I first caught wind of The Joy Formidable from their good but forgettable 2009 EP A Balloon Called Moaning. The EP featured early versions of many of the same songs that would later appear on their debut full-length The Big Roar, which came out back in January. I talked to over a dozen people who saw the band at SXSW last month, and not a single one had anything but lavish praise for The Joy Formidable's intense, high-energy live show. So by the time Wednesday night's show rolled around, my expectations were at a nearly all-time high—which normally would be setting myself up for disappointment, but thankfully that wasn't even remotely the case.
First opener The Lonely Forest played a very spirited and energetic set of catchy pop rock tunes that reminded me of the late band Troubled Hubble. There was actually a good chunk of the audience up front singing along and clearly familiar with the band's music. Lead singer John Van Deusen announced that he was born here nearly 24 years ago before relocating to Washington state; he quickly clarified that he actually was born in Edina and apologized for being a "cake eater," which got a nice laugh from the still filling-in crowd. The Lonely Forest will be back in May opening for Death Cab For Cutie at First Avenue's Mainroom, and I'm excited to see how their show translates to the big stage.

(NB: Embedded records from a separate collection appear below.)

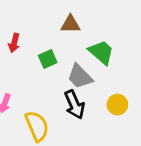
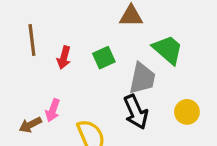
red arrow: (14, 43) -> (64, 58), moved
gray trapezoid: (80, 76) -> (142, 78), turned -124

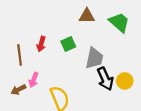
brown line: (32, 40) -> (20, 55), moved
green trapezoid: (168, 50) -> (119, 22), moved
black arrow: (136, 112) -> (105, 79), moved

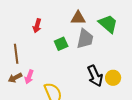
red arrow: (41, 44) -> (37, 26), moved
gray trapezoid: (94, 58) -> (85, 39), moved
brown arrow: (18, 90) -> (15, 78), moved

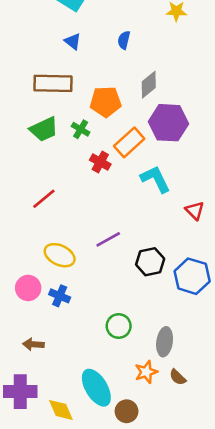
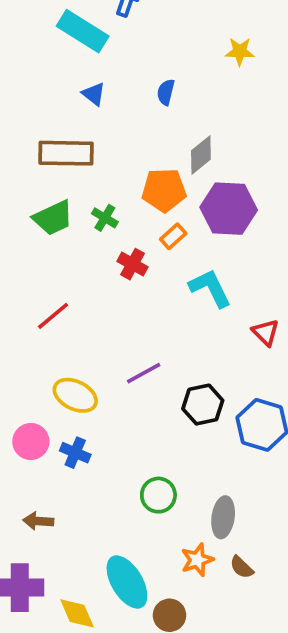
orange pentagon: (106, 102) -> (164, 190), moved
orange rectangle: (129, 142) -> (173, 236), size x0.6

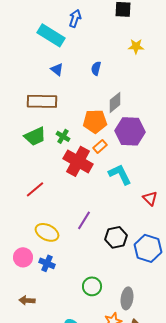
red cross: (133, 264) -> (78, 161), size x1.8
purple line: (144, 373) -> (84, 220), turned -30

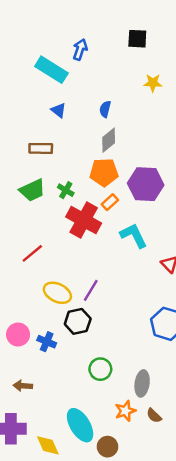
brown rectangle: (42, 101) -> (41, 148), size x0.7
gray diamond: (115, 102) -> (109, 140), moved
yellow ellipse: (47, 232) -> (57, 293), moved
black hexagon: (116, 237) -> (78, 321), moved

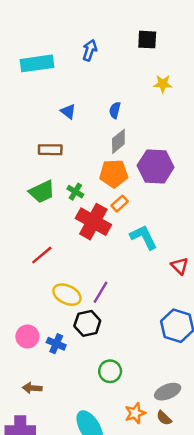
cyan rectangle: (51, 70) -> (37, 63), moved, turned -40
purple hexagon: (146, 184) -> (156, 166), moved
gray ellipse: (142, 383) -> (168, 392), moved, turned 60

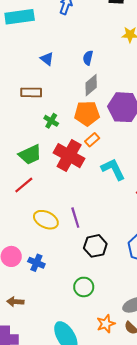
green trapezoid: (42, 192) -> (30, 155), moved
green cross: (75, 192) -> (51, 121), moved
purple line: (100, 292) -> (75, 218), turned -48
black hexagon: (87, 323) -> (95, 246), moved

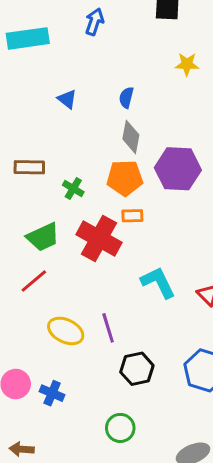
gray diamond: (91, 85) -> (131, 137), turned -40
brown rectangle: (31, 92) -> (29, 167), moved
orange rectangle: (92, 140) -> (132, 216), turned 40
cyan L-shape: (113, 169) -> (158, 282), moved

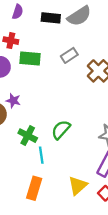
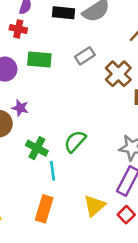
red cross: (11, 41) -> (18, 29), moved

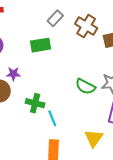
green rectangle: (39, 60) -> (40, 45), moved
green semicircle: (75, 141) -> (85, 87), moved, turned -90

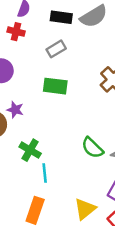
gray rectangle: (55, 18) -> (56, 49), moved

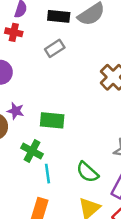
green rectangle: (55, 86) -> (52, 120), moved
green semicircle: (92, 148) -> (87, 172), moved

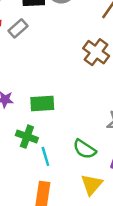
gray rectangle: (55, 48) -> (18, 28), moved

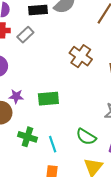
brown cross: (96, 52) -> (81, 56), moved
green cross: (27, 137) -> (27, 137), moved

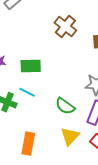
cyan line: (53, 144) -> (27, 92), moved, turned -49

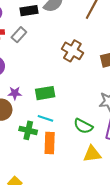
yellow triangle: (70, 136) -> (92, 154), turned 48
orange rectangle: (28, 144) -> (50, 143), moved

Second opener Mona, from Nashville, didn't fare as well for me unfortunately. They certainly are more than capable musicians, but their songs are unremarkable and their coiffed hair, tight shirts, and designer jeans didn't do them any favors. Considering they are opening for Kings of Leon and even Morrissey in Europe this summer, I don't think it really matters what I thought of them, as they'll likely be a pretty big band soon.
After a somewhat painfully long 45-minute set break, the Welsh-via-London three-piece Joy Formidable started the show with the non-album track "Greyhounds in the Slips," which due to its relative obscurity didn't quite generate the crowd response I was hoping for. Thankfully the second song, "The Magnifying Glass," got the crowd heated up just in time for "Austere," easily one of the highlights on their full-length. Another album highlight is "Cradle," which followed a few songs later; if it wasn't for the epic song that ended the show, it would have easily been the highlight of the entire show. Most bands would kill to have that as their high point of their live show, but thankfully The Joy Formidable saved some in the tank.
The chemistry between the bleached blonde front woman Ritzy Bryan and the other two members, bassist Rhydian Dafydd and especially drummer Matt Thomas was just pure joy to watch. As talented as everyone in the band is, it's certainly clear that Ritzy is the true star, and rightfully so. Her emphatic energy and piercing yet alluring stare make it hard to take your eyes off her. After two more album cuts, "Buoy" and "I Don't Want to See You Like This," the band finally played "Whirring," the one song that everyone who had heard of them before the show was at least familiar with—thanks to frequent spins on The Current.
"Whirring" began its life as a 3.5-minute rocker with an irresistible hook on The Joy Formidible's debut EP and has since morphed into a nearly seven-minute smashing epic with an incredible cacophony bridge, as it appears on The Big Roar. It seems like at some point the band decided to re-record to try and capture some of their fantastic live chemistry, and boy, did it ever work. The original fades out for the last 15-20 seconds, which after hearing the newer version seems like one of the bigger musical abominations you could imagine. Context aside, I don't think much could have prepared me for just how intense the song is live. I'm not one for clichéd metaphors, but the noise and intensity they brought forth during that song made me wonder if that's not unlike what being in the eye of a tornado might sound and feel like. Stretched out to well over eight minutes and ending up with a pile of instruments strewn about the stage, there was just no way they could have ever topped that by coming out for an encore. Any audience member who felt disappointed or cheated that they didn't play an encore was just mistaken, and I honestly would have been disappointed had they came back after that performance. Sometimes you just have to empty the tank on stage and leave the audience gasping for air.
The Joy Formidable's seven-song, 50-minute performance was easily my favorite performance so far in 2011, and it will be hard for any band I've yet to see live top it.